Bien que l'automne ait déjà été entamé, les feuilles de cette forêt enchantée ne semblaient pas vouloir mourir, et assombrissaient davantage une voie déjà plongée dans les ténèbres nocturnes.

Ne voulant se risquer à traverser la forêt dans de telles conditions, ils décidèrent d'installer un campement précaire à la lisière de ces bois et de s'accorder du repos.
Une fois le feu allumé et quelques feuilles amassées en un matelas rudimentaire, ils s'assirent, l'estomac vide, contemplant simplement les flammèches et méditant la journée vécue.

« Merci, lâcha en premier Paulin. Pour tout, précisa-t-il.

— Je vous en prie, répondit l'autre en secouant les bûches du bout de son épée, éveillant des gerbes d'étincelles.

— Dites-moi, pourquoi est-ce que...

— Ne pouvons-nous vraiment pas nous tutoyer ? l'interrompit Aliénor avec un sourire. Nous serons ensemble pour encore un sacré temps, alors...

— Justement, renchérit Paulin. Pourquoi m'accompagnez-v... m'accompagnes-tu ? Tu avais tout, à Carmin. Une masure tranquille, de quoi vivre, la liberté...

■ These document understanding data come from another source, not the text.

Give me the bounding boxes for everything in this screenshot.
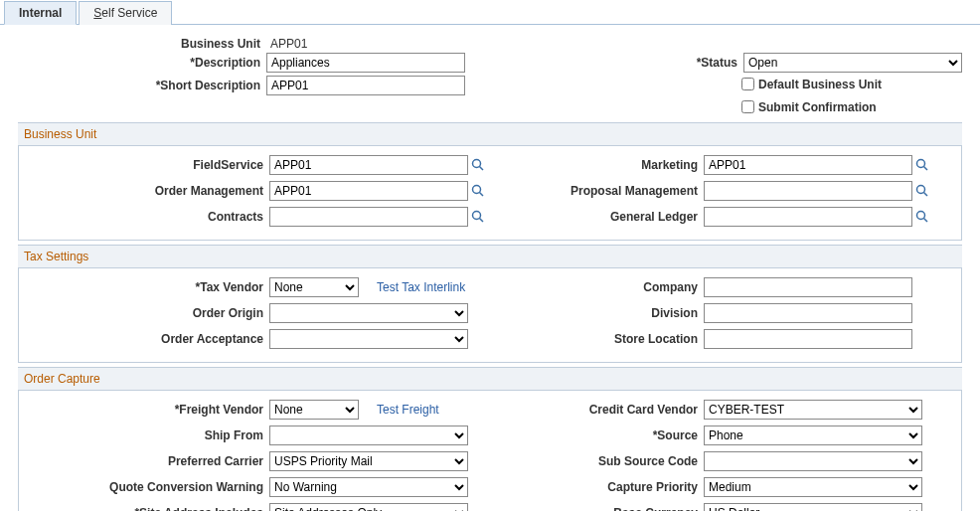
select-tax-vendor[interactable]: None bbox=[269, 277, 359, 297]
label-general-ledger: General Ledger bbox=[490, 210, 704, 224]
label-capture-priority: Capture Priority bbox=[490, 480, 704, 494]
input-contracts[interactable] bbox=[269, 207, 468, 227]
label-store-location: Store Location bbox=[490, 332, 704, 346]
label-source: *Source bbox=[490, 428, 704, 442]
label-status: *Status bbox=[697, 56, 743, 70]
select-freight-vendor[interactable]: None bbox=[269, 400, 359, 420]
label-sub-source-code: Sub Source Code bbox=[490, 454, 704, 468]
svg-line-9 bbox=[924, 193, 928, 197]
svg-point-2 bbox=[473, 186, 481, 194]
link-test-tax-interlink[interactable]: Test Tax Interlink bbox=[377, 280, 465, 294]
input-company[interactable] bbox=[704, 277, 912, 297]
select-site-address-includes[interactable]: Site Addresses Only bbox=[269, 503, 468, 511]
svg-line-5 bbox=[480, 219, 484, 223]
label-freight-vendor: *Freight Vendor bbox=[23, 403, 269, 417]
magnifier-icon bbox=[471, 158, 485, 172]
label-business-unit: Business Unit bbox=[18, 37, 266, 51]
label-division: Division bbox=[490, 306, 704, 320]
magnifier-icon bbox=[471, 184, 485, 198]
magnifier-icon bbox=[915, 158, 929, 172]
row-short-description: *Short Description Default Business Unit bbox=[18, 75, 962, 95]
label-site-address-includes: *Site Address Includes bbox=[23, 506, 269, 511]
select-preferred-carrier[interactable]: USPS Priority Mail bbox=[269, 451, 468, 471]
label-field-service: FieldService bbox=[23, 158, 269, 172]
tab-bar: Internal Self Service bbox=[0, 0, 980, 25]
svg-point-8 bbox=[917, 186, 925, 194]
section-header-tax-settings: Tax Settings bbox=[18, 245, 962, 268]
section-header-order-capture: Order Capture bbox=[18, 367, 962, 391]
select-source[interactable]: Phone bbox=[704, 426, 922, 445]
label-short-description: *Short Description bbox=[18, 79, 266, 92]
tab-internal[interactable]: Internal bbox=[4, 1, 77, 25]
section-tax-settings: Tax Settings *Tax Vendor None Test Tax I… bbox=[18, 245, 962, 363]
label-quote-conversion-warning: Quote Conversion Warning bbox=[23, 480, 269, 494]
label-description: *Description bbox=[18, 56, 266, 70]
checkbox-default-business-unit[interactable] bbox=[741, 78, 754, 90]
lookup-contracts[interactable] bbox=[470, 209, 486, 225]
lookup-marketing[interactable] bbox=[914, 157, 930, 173]
input-field-service[interactable] bbox=[269, 155, 468, 175]
input-description[interactable] bbox=[266, 53, 465, 73]
magnifier-icon bbox=[915, 184, 929, 198]
label-company: Company bbox=[490, 280, 704, 294]
label-order-acceptance: Order Acceptance bbox=[23, 332, 269, 346]
select-capture-priority[interactable]: Medium bbox=[704, 477, 922, 497]
select-quote-conversion-warning[interactable]: No Warning bbox=[269, 477, 468, 497]
input-proposal-management[interactable] bbox=[704, 181, 912, 201]
select-order-acceptance[interactable] bbox=[269, 329, 468, 349]
label-base-currency: Base Currency bbox=[490, 506, 704, 511]
value-business-unit: APP01 bbox=[266, 37, 307, 51]
link-test-freight[interactable]: Test Freight bbox=[377, 403, 439, 417]
label-ship-from: Ship From bbox=[23, 428, 269, 442]
select-status[interactable]: Open bbox=[743, 53, 962, 73]
row-submit-confirmation-outer: Submit Confirmation bbox=[18, 97, 962, 118]
label-default-business-unit: Default Business Unit bbox=[758, 78, 882, 91]
lookup-field-service[interactable] bbox=[470, 157, 486, 173]
label-tax-vendor: *Tax Vendor bbox=[23, 280, 269, 294]
svg-line-1 bbox=[480, 167, 484, 171]
section-header-business-unit: Business Unit bbox=[18, 122, 962, 146]
select-sub-source-code[interactable] bbox=[704, 451, 922, 471]
section-body-order-capture: *Freight Vendor None Test Freight Ship F… bbox=[18, 391, 962, 511]
lookup-proposal-management[interactable] bbox=[914, 183, 930, 199]
label-order-management: Order Management bbox=[23, 184, 269, 198]
magnifier-icon bbox=[471, 210, 485, 224]
section-order-capture: Order Capture *Freight Vendor None Test … bbox=[18, 367, 962, 511]
row-business-unit: Business Unit APP01 bbox=[18, 37, 962, 51]
input-general-ledger[interactable] bbox=[704, 207, 912, 227]
svg-line-3 bbox=[480, 193, 484, 197]
tab-self-service-rest: elf Service bbox=[101, 6, 157, 20]
label-credit-card-vendor: Credit Card Vendor bbox=[490, 403, 704, 417]
tab-self-service[interactable]: Self Service bbox=[79, 1, 172, 25]
magnifier-icon bbox=[915, 210, 929, 224]
section-business-unit: Business Unit FieldService Order Managem… bbox=[18, 122, 962, 241]
label-contracts: Contracts bbox=[23, 210, 269, 224]
label-order-origin: Order Origin bbox=[23, 306, 269, 320]
row-default-bu: Default Business Unit bbox=[737, 75, 962, 93]
select-ship-from[interactable] bbox=[269, 426, 468, 445]
row-description: *Description *Status Open bbox=[18, 53, 962, 73]
checkbox-submit-confirmation[interactable] bbox=[741, 100, 754, 113]
svg-point-10 bbox=[917, 212, 925, 220]
select-order-origin[interactable] bbox=[269, 303, 468, 323]
label-submit-confirmation: Submit Confirmation bbox=[758, 100, 877, 114]
section-body-tax-settings: *Tax Vendor None Test Tax Interlink Orde… bbox=[18, 268, 962, 363]
lookup-order-management[interactable] bbox=[470, 183, 486, 199]
select-base-currency[interactable]: US Dollar bbox=[704, 503, 922, 511]
svg-point-6 bbox=[917, 160, 925, 168]
input-marketing[interactable] bbox=[704, 155, 912, 175]
input-division[interactable] bbox=[704, 303, 912, 323]
select-credit-card-vendor[interactable]: CYBER-TEST bbox=[704, 400, 922, 420]
svg-line-11 bbox=[924, 219, 928, 223]
input-store-location[interactable] bbox=[704, 329, 912, 349]
input-short-description[interactable] bbox=[266, 76, 465, 95]
label-marketing: Marketing bbox=[490, 158, 704, 172]
label-proposal-management: Proposal Management bbox=[490, 184, 704, 198]
label-preferred-carrier: Preferred Carrier bbox=[23, 454, 269, 468]
input-order-management[interactable] bbox=[269, 181, 468, 201]
section-body-business-unit: FieldService Order Management Contracts bbox=[18, 146, 962, 241]
lookup-general-ledger[interactable] bbox=[914, 209, 930, 225]
row-submit-confirmation: Submit Confirmation bbox=[737, 97, 962, 116]
svg-point-0 bbox=[473, 160, 481, 168]
svg-line-7 bbox=[924, 167, 928, 171]
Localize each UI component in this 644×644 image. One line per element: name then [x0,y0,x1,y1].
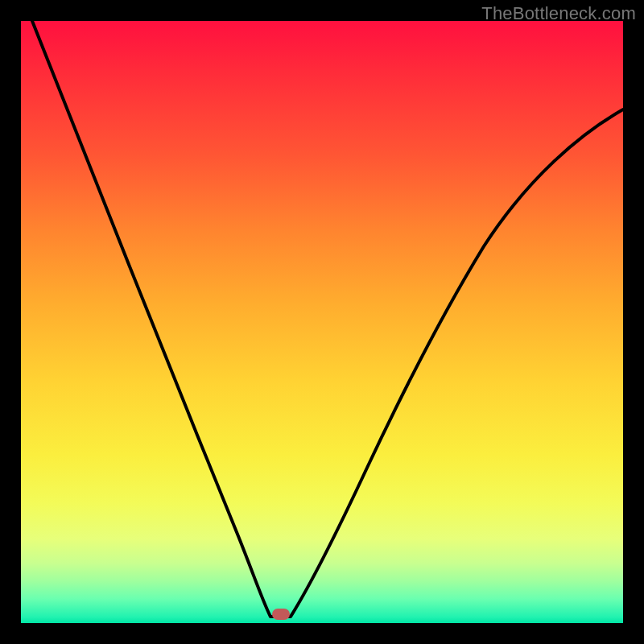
min-bottleneck-marker [272,609,290,620]
curve-layer [21,21,623,623]
chart-frame: TheBottleneck.com [0,0,644,644]
watermark-text: TheBottleneck.com [481,3,636,24]
plot-area [21,21,623,623]
bottleneck-curve [32,21,623,617]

— C'est vrai. Mais... j'ai toujours pensé que les Dragons étaient un fléau inexorable, et qu'il nous fallait vivre constamment sous la crainte de leur courroux, sous le joug de leurs caprices...
Si n'importe lequel des Cinq voulait réellement détruire le monde, rien ne pourrait l'en empêcher. Les Hautes-Terres et leur armée ont et donnent l'impression qu'il existe un espoir contre l'expansion draconique, mais la vérité est que si Varlok le voulait, il aurait déjà tout conquis à lui seul jusqu'aux Hautes-Terres. Cela lui prendrait au plus une journée...
J'ai toujours cru cela. Jusqu'à ce qu'on trouve le temple. Je ne retire rien de ce que j'ai dit précédemment : cela me parait toujours aussi ridicule, et l'épée ne suffira pas seule.
Cependant, cette... déité, si nous ne l'avons rêvée, a germé en moi un espoir que je souhaite voir grandir.
Alors de deux choses l'une : si tout ceci est vrai, alors je veux t'aider à nous débarrasser pour de bon du joug des Dragons. Et si tout ceci est faux, et que nous sommes deux fous ayant halluciné une prophétie absurde... alors assurons-nous bien d'être deux fous. »

Paulin hocha la tête, ému. Puis un bâillement traître lui rappela que le lendemain serait une longue journée, et ils se couchèrent pour de bon.

Paulin se réveilla d'un cauchemar empli de flammes et de morts ; ce rêve récurrent le hantait souvent, exhumant des souvenirs qu'il aurait préféré garder enfouis.
Le soleil s'était déjà levé, Aliénor également. Celle-ci piochait avec gourmandise dans une grappe de baies qu'elle avait dû cueillir non loin. Étant druidesse, Paulin lui fit confiance sur la comestibilité des fruits, et rejoignit le frugal repas.

Puis ils se mirent en route. De jour, la forêt méritait pleinement son qualificatif d'enchantée : chaque arbre, chaque roche, chaque ruisseau semblait avoir été peint avec une précision millimétrée dans un décor d'une grandiose harmonie.
De chatoyantes couleurs relevaient cette aquarelle de maître, de nombreux lits de fleurs couvrant un sol meuble et doux qui donnait l'illusion de marcher sur un nuage.
Des oiseaux chantaient, quelques écureuils furetaient de branches en branches, et Paulin s'extasia en repérant une loutre qui jouait avec son petit dans le lit d'une rivière.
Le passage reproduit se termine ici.